The Psychedelic Swamp
When reading interviews with bands, you’re going to get one of two (nearly) fool-proof answers about their new songs/albums/projects: they either want it to sound totally far-out and fresh—just think about every time you’ve read an article that’s got the phrase “the future of” somewhere in it—or they want it to sound classic and timeless. But what about those who live outside of our linear perception of time? In the first season of True Detective, Matthew McConaughey’s character Rust Cohle says that time is a flat circle and The Psychedelic Swamp, Dr. Dog’s “new” album, might just prove that theory right.

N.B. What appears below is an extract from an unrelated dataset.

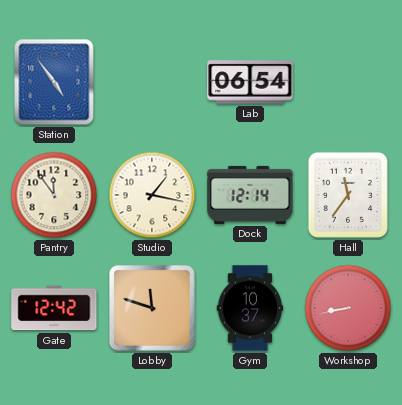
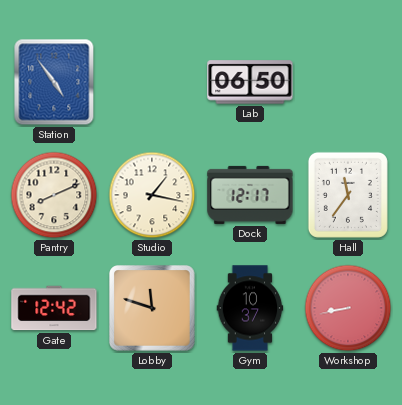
Lab: 06:54 -> 06:50
Pantry: 11:54 -> 8:11
Dock: 12:14 -> 12:17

Comprised of an exceptional collection of reworked and rerecorded song ideas and demos from 2001—the lore is that a mysterious envelope showed up at the “Dr. Dog Bungalow” with a tape featuring all thirteen new tracks inside—The Psychedelic Swamp steps outside the Philadelphia band’s slightly disappointing trajectory to middle-of-the-road indie rock staples and delivers a brilliant and lush soundscape. Warbling Hammond organ lines, slightly distorted guitar riffs, and warm vocal harmonies float through striking tracks like “Engineer Says,” “Golden Hind,” and “Fire on My Back.” The only way to describe it is, to steal a term from the album itself, “Swampedelic Pop.”
The Psychedelic Swamp doesn’t sound like the future of indie rock or have the eternal appeal of classic guitar-driven albums, but it doesn’t need that—it’s filled with the talented and inspired ghosts of Dr. Dog’s past.